Medicare Part B Deductible will be increased to $110 in 2005. The last increase in the Part B deductible was in 1991 to the present $100.


ICD9 CODING
Every year there are changes to the ICD9 coding and this coming year, 2005, is no different. But there are no changes that are relevant to chiropractic and physical medicine offices. If you have been having denials for diagnosis be sure that you are using the correct number ofdigits
to bring the code to its highest level of specificity. Note that some codes are 5 digits whileothers are 4 and a few are 3 digits. Please see our May 2004
Network newsletter for more detailed information on specificity of diagnosis

E BILLING
Electronic billing is the future of medical billing. It will streamline the billing and reimbursement process for providers and carriers. But is it mandatory? It is not. Medicare does require providers having 10 or more employees to bill electronically, but there can be exemptions. ASHN prefers electronic transactions but you can choose to not use their system. And if you do so, they charge a premium. E-Billing is not difficult. Iin fact most offices who implement the system wish they had done so sooner. There are many billing companies and third party’s who will assist in setting up E billing. When ATM’s and automatic deposits first hit the banking business most were reluctant and skeptical, now banking customers seldom go inside a bank and wait in line.

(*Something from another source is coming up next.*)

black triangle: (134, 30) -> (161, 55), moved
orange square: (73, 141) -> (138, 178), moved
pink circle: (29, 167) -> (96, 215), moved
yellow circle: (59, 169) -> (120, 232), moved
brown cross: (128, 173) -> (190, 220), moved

CPT 97112, 97124, & 97140 97112 Neuromuscular re-education and 97124 massage have had a few recent denials related to the CCI Edits that also limit 97140, manual therapy, when billed in conjunction with a chiropractic manipulative therapy (98940-98942). If you get this type of denial for 97112 or 97124 where it indicates that the service is a component of another code billed, re-bill with a -59 modifier to demonstrate the separate nature of the service. In addition just like in 97140, be sure that the treatment plan and treatment notes clearly indicate the separate performance and goals of
each service.

CALIFORNIA OMFS
The Official Medical Fee Schedule
was amended on July 1, 2004. This change restored the 5% fee (pre 2004 fees) to these codes; 97114 functional activities, 97116 gait training, 97118
manual electrical stimulation, 97120 iontophoresis, 97126 contrast baths, 97128 ultrasound, 97220 Hubbard tank, 97240 pool therapy, 97500 orthotics training, 97540 training activities of daily living, 97610 soft tissue mobilization, 97720 extremity testing for strength, dexterity, or stamina & 97752 muscle testing with torque curves during isometric, isotonic, isokinetic exercise, mechanized or computerized evaluations with printout.

PENNSYLVANIA
Chiropractors may now certify disability statements for handicapped
parking placards. Prior to the passing of House Bill 1912, only medical doctors could issue disability statements for handicapped placards.